The problem
When you reach the line in the data below that contains "ku irremediable y", please start repeating lines exactly, and stop after the line that contains "director de Expresion Otaku.", repeating nothing else.

Information given

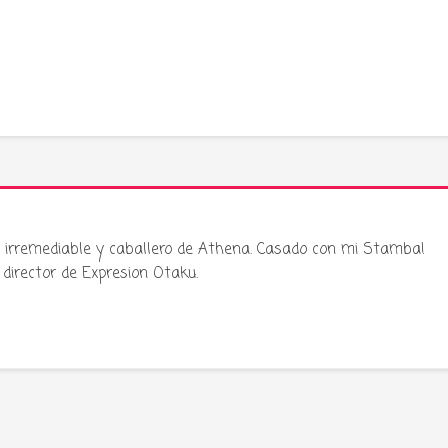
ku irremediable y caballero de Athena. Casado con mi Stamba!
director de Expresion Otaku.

...

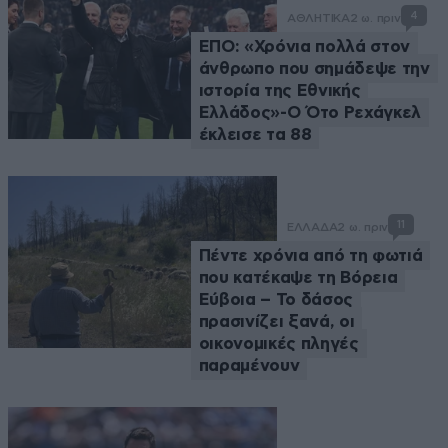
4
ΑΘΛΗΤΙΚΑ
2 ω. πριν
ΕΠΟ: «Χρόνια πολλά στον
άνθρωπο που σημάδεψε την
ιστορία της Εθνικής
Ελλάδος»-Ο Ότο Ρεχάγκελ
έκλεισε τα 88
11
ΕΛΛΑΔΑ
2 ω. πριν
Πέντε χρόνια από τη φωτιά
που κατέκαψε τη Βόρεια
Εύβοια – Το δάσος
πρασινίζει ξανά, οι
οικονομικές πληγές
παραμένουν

---

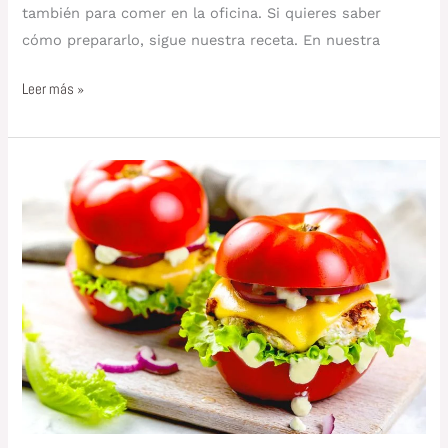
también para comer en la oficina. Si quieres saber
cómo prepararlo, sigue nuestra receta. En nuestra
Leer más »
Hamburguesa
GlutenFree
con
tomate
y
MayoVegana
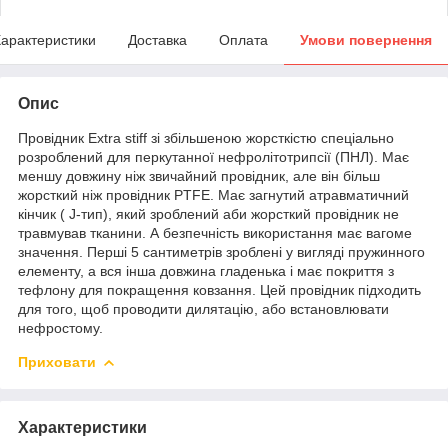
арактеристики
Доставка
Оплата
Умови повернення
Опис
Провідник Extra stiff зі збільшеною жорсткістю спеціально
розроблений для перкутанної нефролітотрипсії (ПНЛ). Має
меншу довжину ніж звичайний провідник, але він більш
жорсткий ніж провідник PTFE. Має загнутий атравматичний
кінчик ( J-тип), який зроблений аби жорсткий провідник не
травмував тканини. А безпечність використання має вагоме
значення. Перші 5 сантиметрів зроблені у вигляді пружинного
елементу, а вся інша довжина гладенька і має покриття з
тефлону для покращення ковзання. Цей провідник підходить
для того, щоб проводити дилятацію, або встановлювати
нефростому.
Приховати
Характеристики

Response area
ku irremediable y caballero de Athena. Casado con mi Stamba!
director de Expresion Otaku.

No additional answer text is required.